I don't think I have anything insightful to add to that, really, so my meta's basically stalled before it's begun. But, just for a bit of personal colour, I'll say I'm optimistically cynical, so I don't think they had finished negotiating the process by the end of Chosen, but at the same time I think it would have been perfectly feasible for them to make it into a stable, only-new-issues-plz relationship by the end of a (hypothetical) season that came after. The immediate things I see that they had left to fix, after all, are relatively simple: for a start they needed to normalise their sleepy cuddles into something that wasn't coloured by 'the world might be ending - there's no need to visualise the future', and then they needed to make headway into the scary realm of actively attempting leisure activities, rather than 'I need to sit in the quiet - do you need to sit in the quiet? - let's sit in the quiet'.
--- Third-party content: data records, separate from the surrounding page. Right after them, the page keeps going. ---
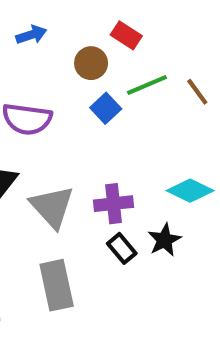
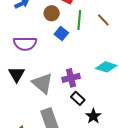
green line: (147, 85) -> (79, 20), turned -54
black star: (164, 240) -> (93, 116), moved

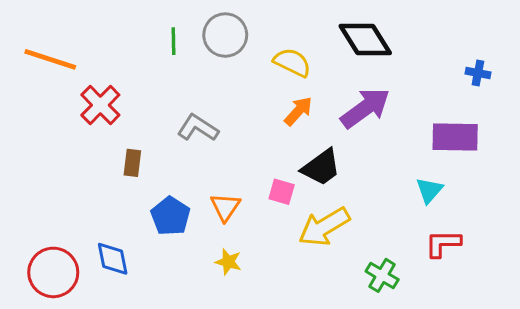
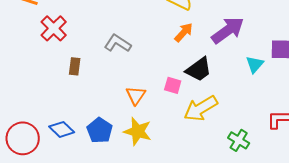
cyan triangle: (429, 190) -> (255, 64), moved
blue pentagon: (170, 216) -> (100, 130), moved
blue diamond: (113, 259) -> (62, 129), turned -35
yellow star: (228, 262) -> (138, 131), size x1.6

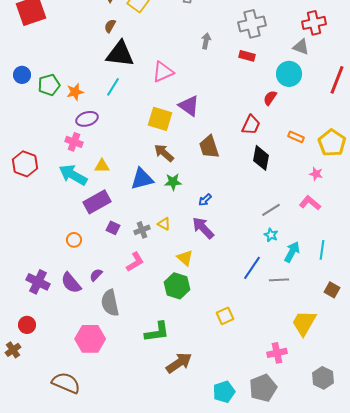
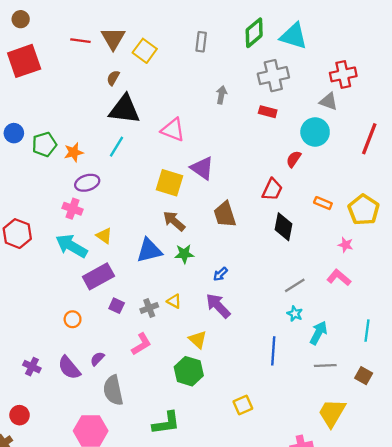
pink triangle: (163, 72) -> (173, 130), turned 45
yellow triangle: (102, 166) -> (104, 236), turned 35
cyan line: (322, 250) -> (367, 331), moved
blue line: (252, 268) -> (273, 351), turned -30
gray line: (279, 280) -> (325, 366), moved
purple cross: (38, 282) -> (32, 367), size x0.7

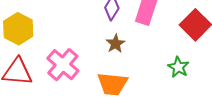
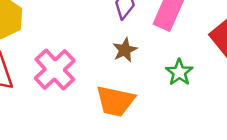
green star: (178, 67) -> (179, 72), moved

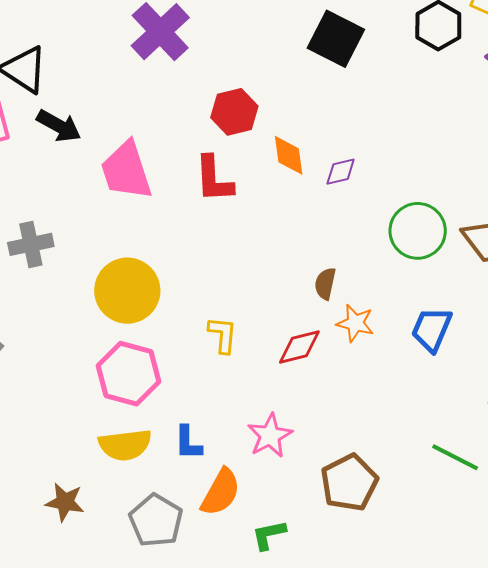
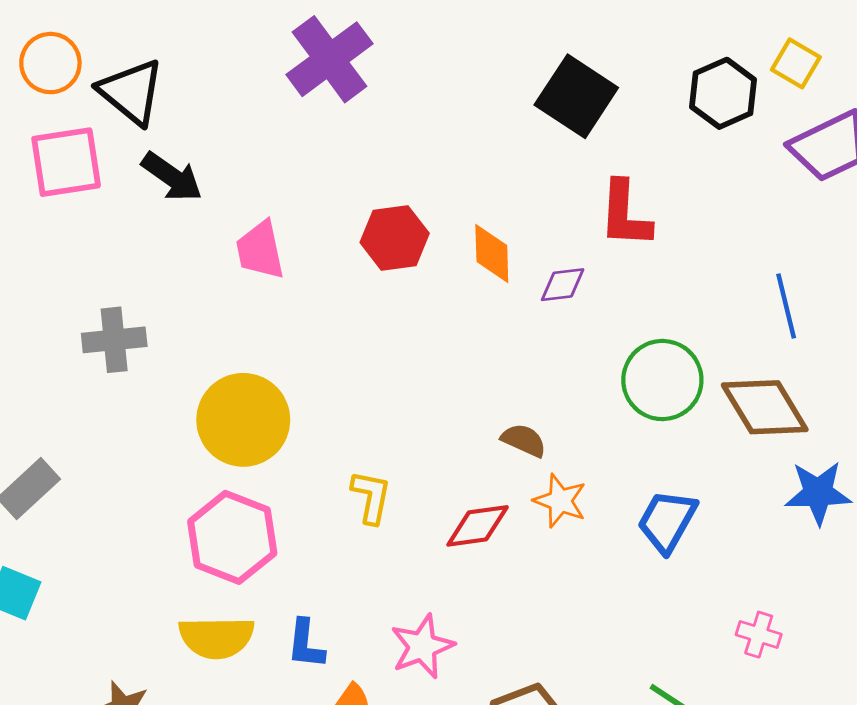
red hexagon: (234, 112) -> (395, 238), moved
pink trapezoid: (126, 171) -> (260, 250), size x0.7
red L-shape: (214, 179) -> (625, 214), moved
brown semicircle: (325, 284) -> (524, 440), turned 96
Not that I'm trying to knock sitting in the quiet, I hasten to add, but it's a difference of planning to spend time with someone because they are someone and spending time with someone without planning partly because they aren't everybody else. 'I can be alone with you here' says something important, but it's a lack-of-negative rather than a positive. And while clearly Buffy and Spike were seeking out each other's company by the end of S7 (which is a step up), they equally weren't making plans and only negotiated things (like where Buffy was sleeping in Chosen) as and when it was necessary to do so. Short-term stuff =/= putting all their issues behind them. (And oh, hell, did I just argue that what Buffy and Spike needed to do was agree they were 'going steady'??)
So, yeah, that's where I am, I think. S7 Spuffy: means to an end, the conclusion of which we were so rudely deprived of. Still my favourite Spuffy season though. ;)
ETA: Off for pizza (yay pizza!).
![[livejournal.com profile]](https://www.dreamwidth.org/img/external/lj-userinfo.gif)
Things fall apart. They fall apart so hard. You can't ever put them back the way they were. You know, it takes time. You can't just [rely on each other because no one else is quite so dependable ] and expect... There's just so much to work through. Trust has to be built again, on both sides. You have to learn if you're even the same people you were, if you can fit in each other's lives. It's a long, important process, and [you can't just skip it, because otherwise all you're doing is shagging through the mistrust until one of you gets shot, which isn't a long-term solution].
I don't think I have anything insightful to add to that, really, so my meta's basically stalled before it's begun. But, just for a bit of personal colour, I'll say I'm optimistically cynical, so I don't think they had finished negotiating the process by the end of Chosen, but at the same time I think it would have been perfectly feasible for them to make it into a stable, only-new-issues-plz relationship by the end of a (hypothetical) season that came after. The immediate things I see that they had left to fix, after all, are relatively simple: for a start they needed to normalise their sleepy cuddles into something that wasn't coloured by 'the world might be ending - there's no need to visualise the future', and then they needed to make headway into the scary realm of actively attempting leisure activities, rather than 'I need to sit in the quiet - do you need to sit in the quiet? - let's sit in the quiet'.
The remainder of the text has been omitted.